- [WHAT THE EXERCISE ASKS]: Tell me how many lines in the entries below contain the word "Biozinātņu"; reply with the number and nothing else.

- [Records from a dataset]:

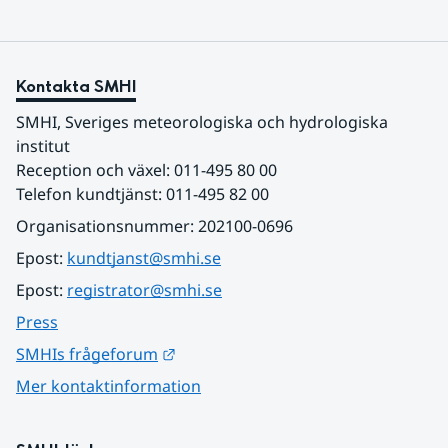
Kontakta SMHI
SMHI, Sveriges meteorologiska och hydrologiska 
institut
Reception och växel: 011-495 80 00
Telefon kundtjänst: 011-495 82 00
Organisationsnummer: 202100-0696
Epost: 
kundtjanst@smhi.se
Epost: 
registrator@smhi.se
Press
Länk till annan webbplats.
SMHIs frågeforum
Mer kontaktinformation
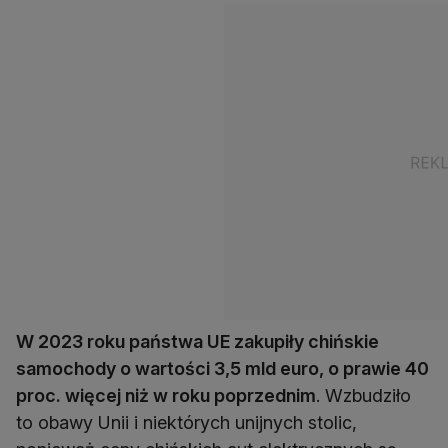
W 2023 roku państwa UE zakupiły chińskie
samochody o wartości 3,5 mld euro, o prawie 40
proc. więcej niż w roku poprzednim
. Wzbudziło
to obawy Unii i niektórych unijnych stolic,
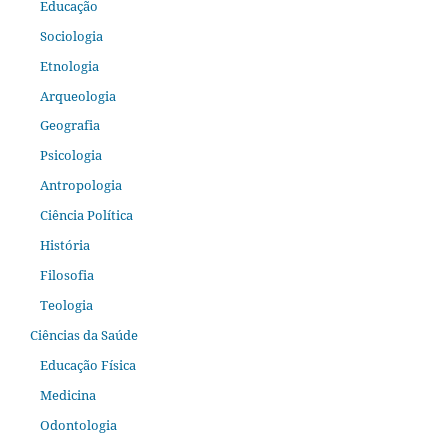
Educação
Sociologia
Etnologia
Arqueologia
Geografia
Psicologia
Antropologia
Ciência Política
História
Filosofia
Teologia
Ciências da Saúde
Educação Física
Medicina
Odontologia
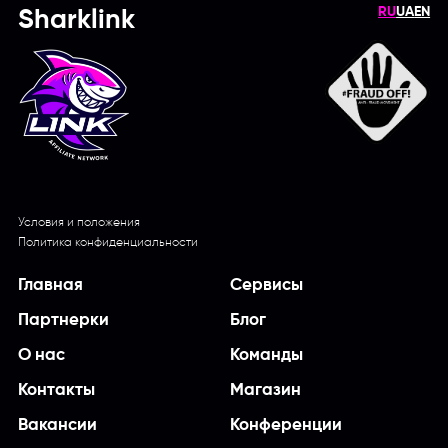
RU
UA
EN
Sharklink
Условия и положения
Политика конфиденциальности
Главная
Сервисы
Партнерки
Блог
О нас
Команды
Контакты
Магазин
Вакансии
Конференции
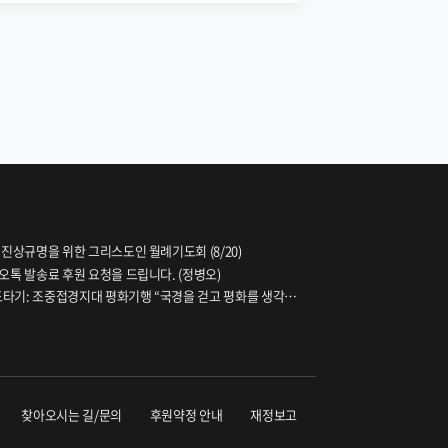
 진상규명을 위한 그리스도인 월례기도회 (8/20)
오톡 발송료 후원 요청을 드립니다. (정병오)
파도타기: 조중접경지대 평화기행 “국경을 걷고 평화를 생각하
찾아오시는 길/문의
후원약정 안내
재정보고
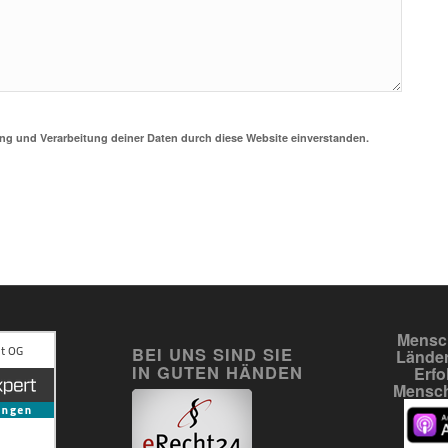
ung und Verarbeitung deiner Daten durch diese Website einverstanden.
Mensch
BEI UNS SIND SIE
Länder
IN GUTEN HÄNDEN
Erfo
Mensch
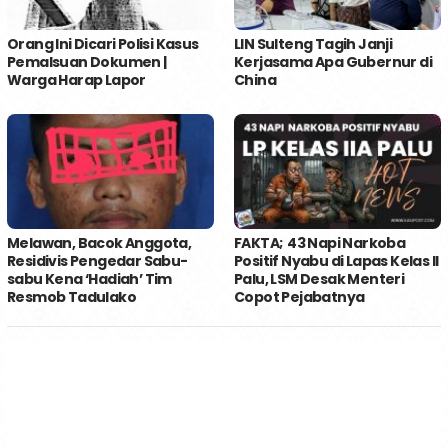
Orang Ini Dicari Polisi Kasus
LIN Sulteng Tagih Janji
Pemalsuan Dokumen |
Kerjasama Apa Gubernur di
Warga Harap Lapor
China
Melawan, Bacok Anggota,
FAKTA; 43 Napi Narkoba
Residivis Pengedar Sabu-
Positif Nyabu di Lapas Kelas II
sabu Kena ‘Hadiah’ Tim
Palu, LSM Desak Menteri
Resmob Tadulako
Copot Pejabatnya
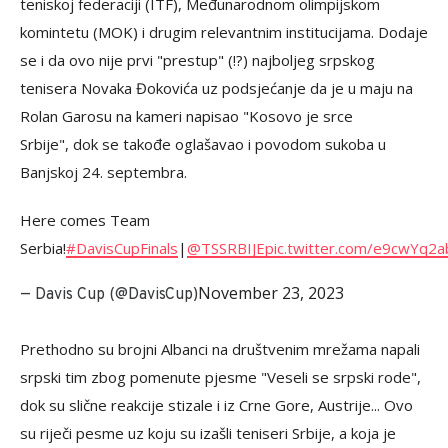
teniskoj federaciji (ITF), Međunarodnom olimpijskom
komintetu (MOK) i drugim relevantnim institucijama. Dodaje
se i da ovo nije prvi "prestup" (!?) najboljeg srpskog
tenisera Novaka Đokovića uz podsjećanje da je u maju na
Rolan Garosu na kameri napisao "Kosovo je srce
Srbije", dok se takođe oglašavao i povodom sukoba u
Banjskoj 24. septembra.
Here comes Team
Serbia!
#DavisCupFinals
|
@TSSRBIJE
pic.twitter.com/e9cwYq2
November 23, 2023
— Davis Cup (@DavisCup)
Prethodno su brojni Albanci na društvenim mrežama napali
srpski tim zbog pomenute pjesme "Veseli se srpski rode",
dok su slične reakcije stizale i iz Crne Gore, Austrije... Ovo
su riječi pesme uz koju su izašli teniseri Srbije, a koja je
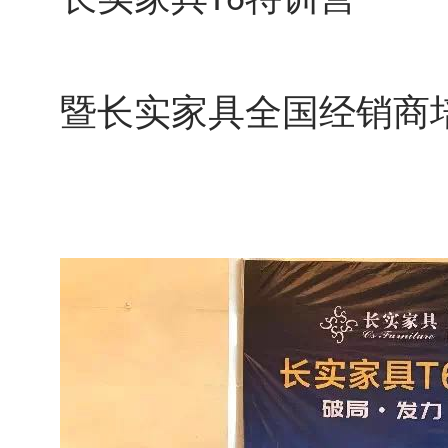
T6
暨长实家具全国经销商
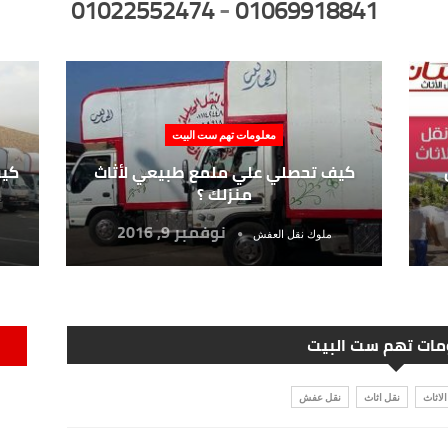
01022552474
-
01069918841
معلومات تهم ست البيت
كيف تحصلي علي ملمع طبيعي لأثاث
كيف
منزلك ؟
نوفمبر 9, 2016
ملوك نقل العفش
ات تهم ست البيت
لاثاث
نقل اثاث
نقل عفش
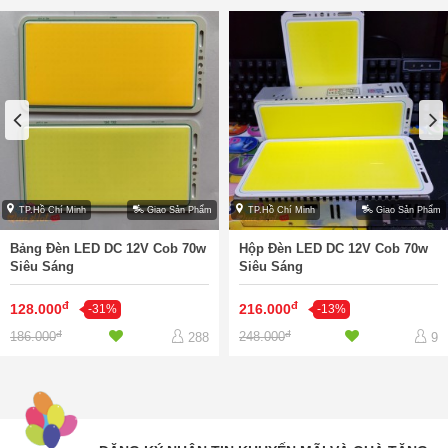
TP.Hồ Chí Minh
Giao Sản Phẩm
TP.Hồ Chí Minh
Giao Sản Phẩm
Bảng Đèn LED DC 12V Cob 70w
Hộp Đèn LED DC 12V Cob 70w
Siêu Sáng
Siêu Sáng
đ
đ
128.000
216.000
-31%
-13%
đ
đ
186.000
248.000
288
9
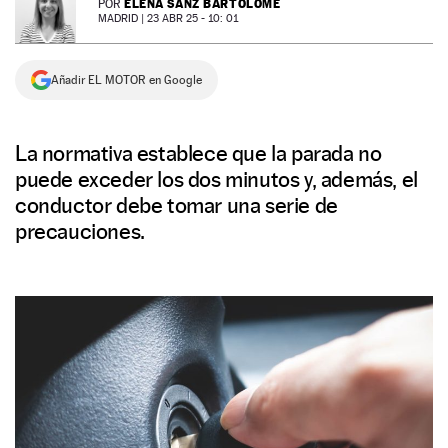
ELENA SANZ BARTOLOMÉ
POR
MADRID |
23 ABR 25 - 10: 01
NEWSLETTER
Añadir EL MOTOR en Google
SÍGUENOS
La normativa establece que la parada no
puede exceder los dos minutos y, además, el
conductor debe tomar una serie de
precauciones.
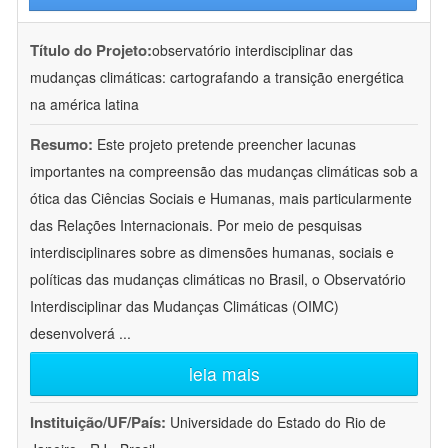
Título do Projeto:
observatório interdisciplinar das
mudanças climáticas: cartografando a transição energética
na américa latina
Resumo:
Este projeto pretende preencher lacunas
importantes na compreensão das mudanças climáticas sob a
ótica das Ciências Sociais e Humanas, mais particularmente
das Relações Internacionais. Por meio de pesquisas
interdisciplinares sobre as dimensões humanas, sociais e
políticas das mudanças climáticas no Brasil, o Observatório
Interdisciplinar das Mudanças Climáticas (OIMC)
desenvolverá
...
leia mais
Instituição/UF/País:
Universidade do Estado do Rio de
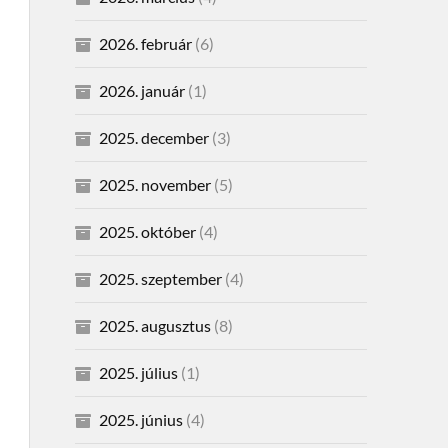
2026. február
(6)
2026. január
(1)
2025. december
(3)
2025. november
(5)
2025. október
(4)
2025. szeptember
(4)
2025. augusztus
(8)
2025. július
(1)
2025. június
(4)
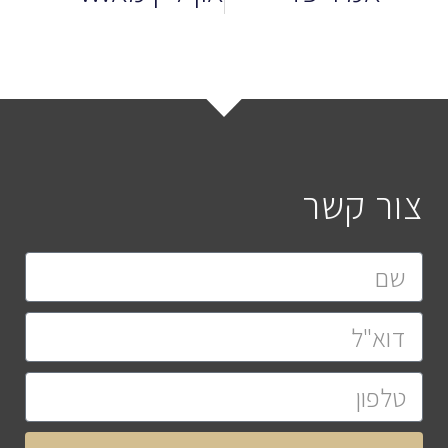
צור קשר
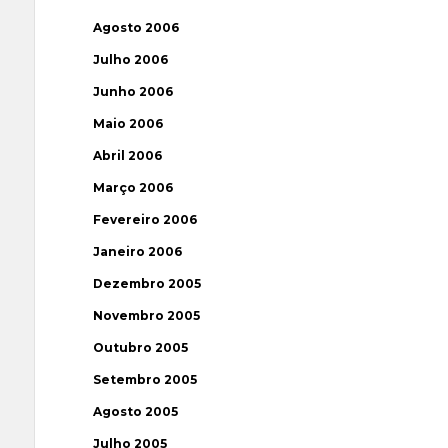
Agosto 2006
Julho 2006
Junho 2006
Maio 2006
Abril 2006
Março 2006
Fevereiro 2006
Janeiro 2006
Dezembro 2005
Novembro 2005
Outubro 2005
Setembro 2005
Agosto 2005
Julho 2005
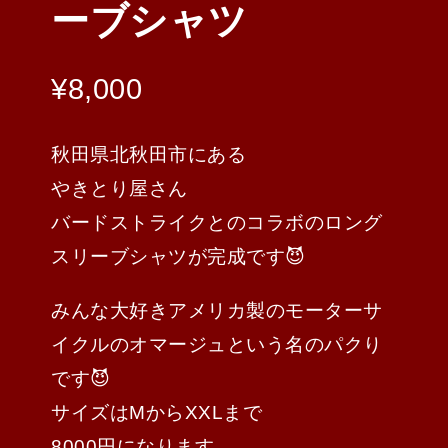
ーブシャツ
¥
8,000
秋田県北秋田市にある
やきとり屋さん
バードストライクとのコラボのロング
スリーブシャツが完成です😈
みんな大好きアメリカ製のモーターサ
イクルのオマージュという名のパクり
です😈
サイズはMからXXLまで
8000円になります。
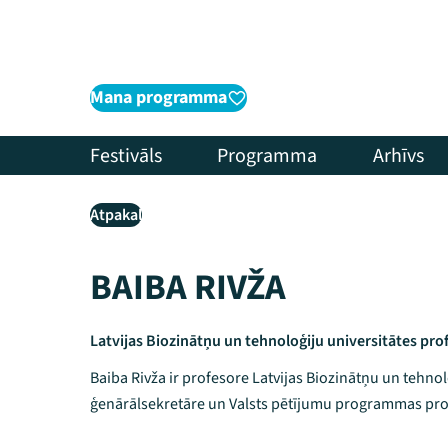
Mana programma
Festivāls
Programma
Arhīvs
Atpakaļ
BAIBA RIVŽA
Latvijas Biozinātņu un tehnoloģiju universitātes pro
Baiba Rivža ir profesore Latvijas Biozinātņu un tehnol
ģenārālsekretāre un Valsts pētījumu programmas pro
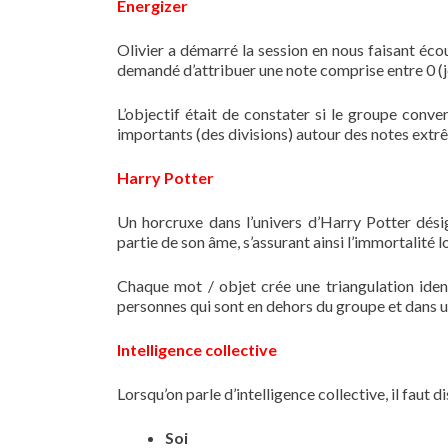
Energizer
Olivier a démarré la session en nous faisant éc
demandé d’attribuer une note comprise entre 0 (je
L’objectif était de constater si le groupe conve
importants (des divisions) autour des notes extr
Harry Potter
Un horcruxe dans l’univers d’Harry Potter dési
partie de son âme, s’assurant ainsi l’immortalité l
Chaque mot / objet crée une triangulation iden
personnes qui sont en dehors du groupe et dans 
Intelligence collective
Lorsqu’on parle d’intelligence collective, il faut di
Soi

- [ANSWER BOX]: 2